To do:
What is needed here is every line of the records that includes "Senatsverwaltung".
-------- Input records
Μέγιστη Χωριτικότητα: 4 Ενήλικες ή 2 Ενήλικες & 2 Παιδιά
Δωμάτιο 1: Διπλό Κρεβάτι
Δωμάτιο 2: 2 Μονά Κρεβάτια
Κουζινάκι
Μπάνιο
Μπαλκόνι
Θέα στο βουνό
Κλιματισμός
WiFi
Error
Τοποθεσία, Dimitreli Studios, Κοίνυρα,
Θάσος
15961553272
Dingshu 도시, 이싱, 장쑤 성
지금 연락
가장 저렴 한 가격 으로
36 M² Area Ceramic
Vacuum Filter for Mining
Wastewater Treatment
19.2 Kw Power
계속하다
----------------
-------- Input records
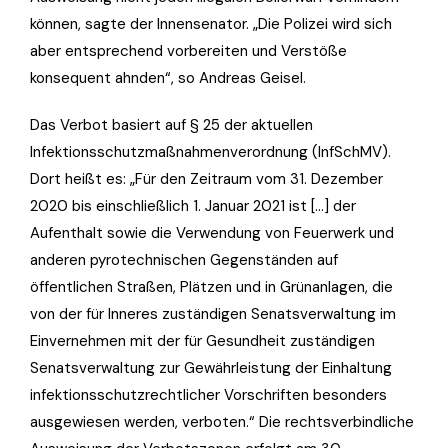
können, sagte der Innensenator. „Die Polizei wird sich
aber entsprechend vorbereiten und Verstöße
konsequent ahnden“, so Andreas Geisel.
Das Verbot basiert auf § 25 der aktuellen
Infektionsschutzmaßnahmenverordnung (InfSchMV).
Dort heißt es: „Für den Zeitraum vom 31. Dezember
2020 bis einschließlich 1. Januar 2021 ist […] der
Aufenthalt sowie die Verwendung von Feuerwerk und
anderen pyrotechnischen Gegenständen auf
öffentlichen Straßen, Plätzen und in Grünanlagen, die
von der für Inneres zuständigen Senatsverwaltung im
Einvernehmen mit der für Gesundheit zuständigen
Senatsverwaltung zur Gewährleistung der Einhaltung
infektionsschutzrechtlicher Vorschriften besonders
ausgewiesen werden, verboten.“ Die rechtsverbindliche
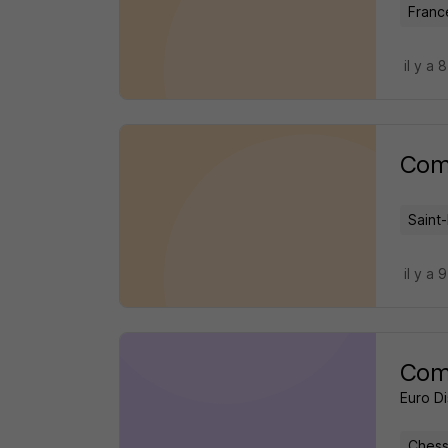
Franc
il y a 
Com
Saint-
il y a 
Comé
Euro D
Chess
----------------
-------- Input records
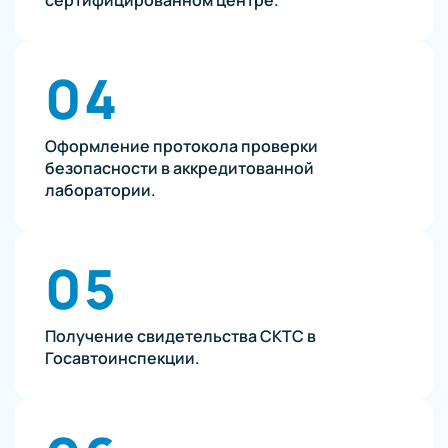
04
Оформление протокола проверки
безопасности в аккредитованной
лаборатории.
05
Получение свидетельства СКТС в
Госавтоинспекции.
----------------
Task answer:
von der für Inneres zuständigen Senatsverwaltung im
Senatsverwaltung zur Gewährleistung der Einhaltung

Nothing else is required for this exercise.